[Collected data entries]
-- Opening Marker --
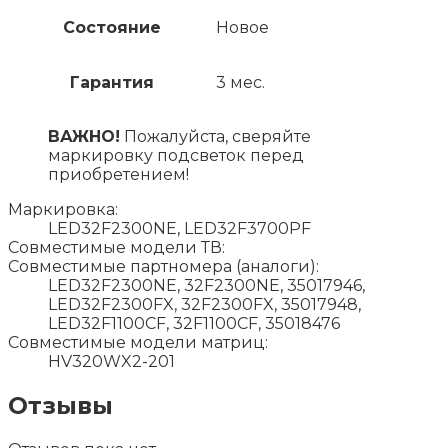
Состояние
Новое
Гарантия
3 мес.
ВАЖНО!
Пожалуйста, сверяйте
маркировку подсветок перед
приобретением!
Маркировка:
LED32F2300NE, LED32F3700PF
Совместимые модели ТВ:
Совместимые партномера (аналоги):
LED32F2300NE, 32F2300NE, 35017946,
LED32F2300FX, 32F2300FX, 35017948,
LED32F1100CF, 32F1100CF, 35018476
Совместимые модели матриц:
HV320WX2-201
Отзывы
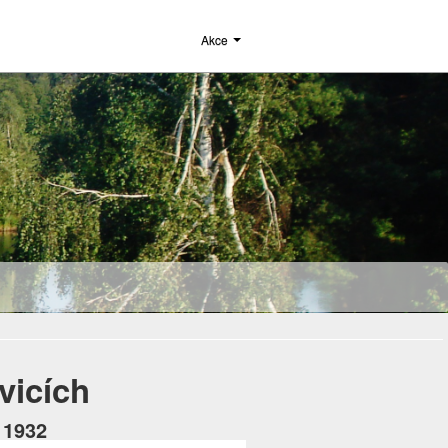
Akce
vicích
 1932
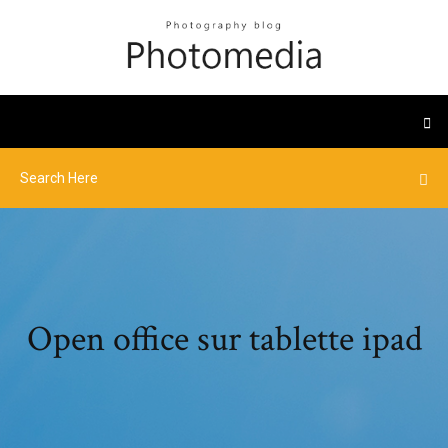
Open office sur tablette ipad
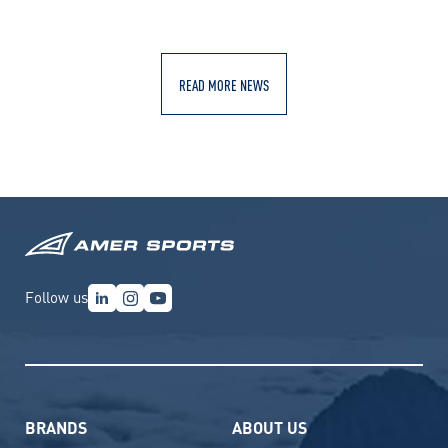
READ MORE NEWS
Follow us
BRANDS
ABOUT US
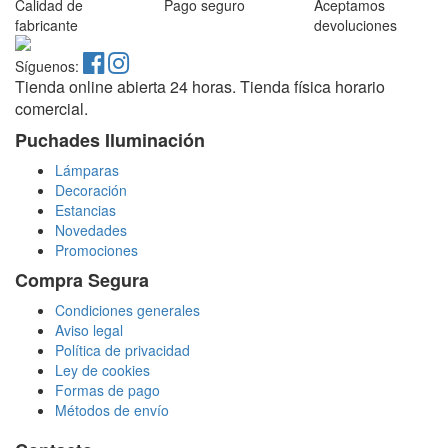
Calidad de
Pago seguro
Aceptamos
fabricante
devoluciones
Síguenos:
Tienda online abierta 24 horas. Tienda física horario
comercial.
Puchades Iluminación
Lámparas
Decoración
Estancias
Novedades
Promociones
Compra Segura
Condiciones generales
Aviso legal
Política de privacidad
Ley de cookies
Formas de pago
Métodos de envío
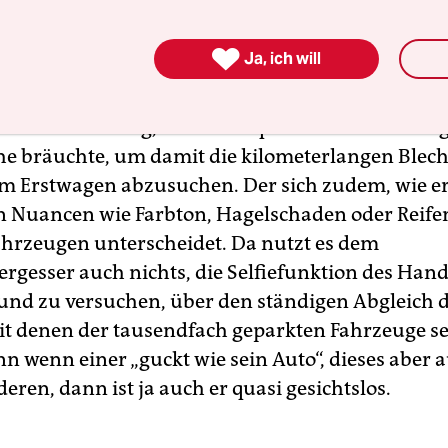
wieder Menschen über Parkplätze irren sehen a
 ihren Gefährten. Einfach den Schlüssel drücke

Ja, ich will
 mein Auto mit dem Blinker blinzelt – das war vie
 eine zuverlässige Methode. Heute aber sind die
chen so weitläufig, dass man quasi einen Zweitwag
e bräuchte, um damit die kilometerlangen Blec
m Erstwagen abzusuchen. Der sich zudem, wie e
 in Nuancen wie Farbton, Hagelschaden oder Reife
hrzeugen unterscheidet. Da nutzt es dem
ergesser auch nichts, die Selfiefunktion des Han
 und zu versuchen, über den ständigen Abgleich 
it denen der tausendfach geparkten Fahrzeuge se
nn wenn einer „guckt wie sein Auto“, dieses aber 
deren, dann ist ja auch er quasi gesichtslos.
-- Closing Marker --
-- Opening Marker --
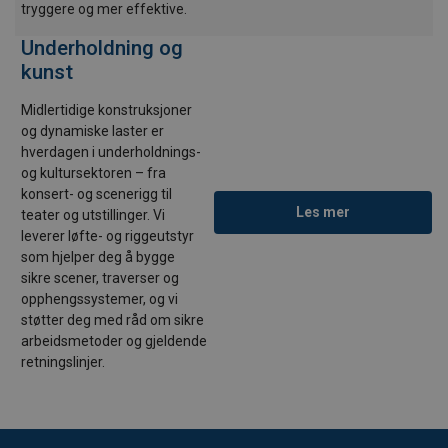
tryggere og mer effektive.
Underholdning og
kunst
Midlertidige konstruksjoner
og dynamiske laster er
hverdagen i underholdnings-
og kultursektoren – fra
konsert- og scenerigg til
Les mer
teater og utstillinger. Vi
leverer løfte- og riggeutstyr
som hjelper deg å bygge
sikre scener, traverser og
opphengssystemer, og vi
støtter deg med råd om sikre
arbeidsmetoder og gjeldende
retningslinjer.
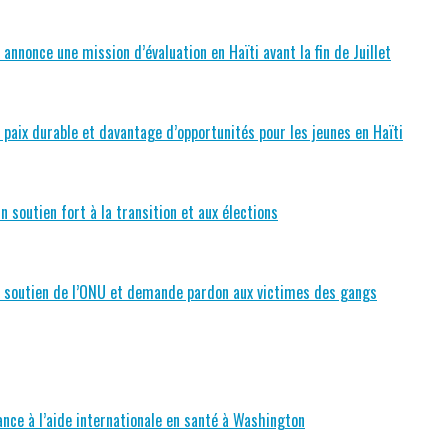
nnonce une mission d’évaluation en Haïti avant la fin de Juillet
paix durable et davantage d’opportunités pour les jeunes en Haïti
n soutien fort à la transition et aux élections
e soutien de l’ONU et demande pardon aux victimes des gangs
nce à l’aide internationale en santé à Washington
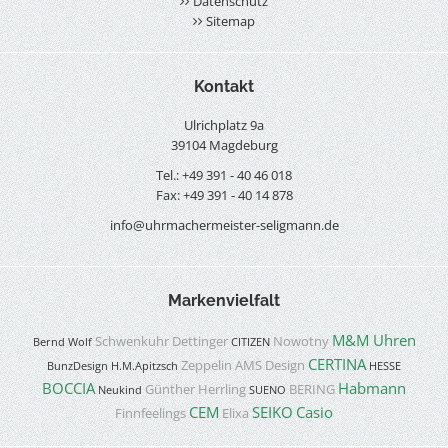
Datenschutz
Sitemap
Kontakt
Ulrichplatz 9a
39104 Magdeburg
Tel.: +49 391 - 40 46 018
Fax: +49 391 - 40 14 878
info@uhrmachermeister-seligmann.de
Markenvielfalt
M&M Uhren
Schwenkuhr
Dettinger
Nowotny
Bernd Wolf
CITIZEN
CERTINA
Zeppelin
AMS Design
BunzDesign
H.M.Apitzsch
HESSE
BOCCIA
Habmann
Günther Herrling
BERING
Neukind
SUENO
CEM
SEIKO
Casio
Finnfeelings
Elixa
-- Closing Marker --
-- Opening Marker --
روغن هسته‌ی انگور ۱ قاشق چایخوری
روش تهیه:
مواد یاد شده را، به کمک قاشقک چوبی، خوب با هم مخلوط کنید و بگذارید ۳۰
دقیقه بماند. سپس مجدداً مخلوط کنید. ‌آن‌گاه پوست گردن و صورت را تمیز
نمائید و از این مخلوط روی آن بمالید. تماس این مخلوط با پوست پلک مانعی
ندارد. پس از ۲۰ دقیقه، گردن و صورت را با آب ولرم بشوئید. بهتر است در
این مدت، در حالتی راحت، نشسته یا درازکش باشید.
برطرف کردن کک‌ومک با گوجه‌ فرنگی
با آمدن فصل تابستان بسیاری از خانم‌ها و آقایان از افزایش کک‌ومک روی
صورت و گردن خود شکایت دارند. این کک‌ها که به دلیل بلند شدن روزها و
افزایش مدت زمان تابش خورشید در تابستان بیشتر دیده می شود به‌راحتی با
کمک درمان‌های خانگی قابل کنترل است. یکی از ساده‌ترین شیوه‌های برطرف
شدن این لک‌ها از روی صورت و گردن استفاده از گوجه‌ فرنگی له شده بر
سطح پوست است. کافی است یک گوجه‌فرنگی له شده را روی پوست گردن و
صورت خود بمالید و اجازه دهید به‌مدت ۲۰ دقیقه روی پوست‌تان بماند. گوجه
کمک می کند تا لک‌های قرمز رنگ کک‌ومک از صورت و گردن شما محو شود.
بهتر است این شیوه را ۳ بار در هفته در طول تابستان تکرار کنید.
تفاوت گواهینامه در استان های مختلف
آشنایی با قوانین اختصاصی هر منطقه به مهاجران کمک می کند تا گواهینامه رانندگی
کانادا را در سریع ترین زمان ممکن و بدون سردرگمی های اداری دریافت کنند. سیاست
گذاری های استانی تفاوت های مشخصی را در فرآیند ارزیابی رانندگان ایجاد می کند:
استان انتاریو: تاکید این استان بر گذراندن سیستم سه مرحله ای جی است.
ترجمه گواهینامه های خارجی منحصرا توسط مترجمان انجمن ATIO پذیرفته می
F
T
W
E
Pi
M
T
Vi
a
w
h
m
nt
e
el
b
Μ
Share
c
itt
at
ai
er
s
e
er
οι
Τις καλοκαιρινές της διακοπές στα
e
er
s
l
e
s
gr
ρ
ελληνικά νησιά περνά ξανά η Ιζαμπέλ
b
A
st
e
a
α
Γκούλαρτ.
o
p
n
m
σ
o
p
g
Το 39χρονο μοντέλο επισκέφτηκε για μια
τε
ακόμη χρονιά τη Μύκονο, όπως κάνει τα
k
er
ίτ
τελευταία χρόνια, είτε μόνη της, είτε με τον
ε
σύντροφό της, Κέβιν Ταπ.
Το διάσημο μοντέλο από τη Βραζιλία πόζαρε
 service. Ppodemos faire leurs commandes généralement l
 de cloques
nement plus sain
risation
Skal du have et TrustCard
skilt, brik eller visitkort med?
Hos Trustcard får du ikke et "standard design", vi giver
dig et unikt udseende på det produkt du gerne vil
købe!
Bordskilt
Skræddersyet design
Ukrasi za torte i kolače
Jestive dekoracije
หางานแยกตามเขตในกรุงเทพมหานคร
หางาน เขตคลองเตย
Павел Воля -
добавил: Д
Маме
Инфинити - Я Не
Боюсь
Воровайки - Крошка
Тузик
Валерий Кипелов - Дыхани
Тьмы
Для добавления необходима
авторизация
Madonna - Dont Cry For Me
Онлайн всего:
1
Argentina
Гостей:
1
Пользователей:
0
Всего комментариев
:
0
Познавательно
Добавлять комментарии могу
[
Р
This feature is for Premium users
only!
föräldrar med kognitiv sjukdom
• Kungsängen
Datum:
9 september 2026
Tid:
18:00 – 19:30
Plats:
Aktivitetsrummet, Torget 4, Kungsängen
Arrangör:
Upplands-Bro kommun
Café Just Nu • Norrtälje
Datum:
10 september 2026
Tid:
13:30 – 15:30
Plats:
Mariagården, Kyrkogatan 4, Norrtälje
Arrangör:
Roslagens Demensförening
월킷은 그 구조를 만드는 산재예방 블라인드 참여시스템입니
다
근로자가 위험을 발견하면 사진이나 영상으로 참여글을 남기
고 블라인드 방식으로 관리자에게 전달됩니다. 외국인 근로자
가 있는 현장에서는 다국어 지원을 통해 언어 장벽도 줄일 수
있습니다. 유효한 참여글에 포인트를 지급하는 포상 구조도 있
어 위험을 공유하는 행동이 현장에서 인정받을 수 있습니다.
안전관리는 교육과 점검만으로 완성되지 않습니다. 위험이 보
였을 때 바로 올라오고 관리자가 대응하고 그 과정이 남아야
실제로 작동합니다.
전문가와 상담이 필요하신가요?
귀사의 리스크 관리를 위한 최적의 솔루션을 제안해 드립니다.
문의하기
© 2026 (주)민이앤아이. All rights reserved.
-- Closing Marker --
**What this task involves:** Copy all the lines above that hold the string "بماند".

**Result for this task:**
دقیقه بماند. سپس مجدداً مخلوط کنید. ‌آن‌گاه پوست گردن و صورت را تمیز
صورت خود بمالید و اجازه دهید به‌مدت ۲۰ دقیقه روی پوست‌تان بماند. گوجه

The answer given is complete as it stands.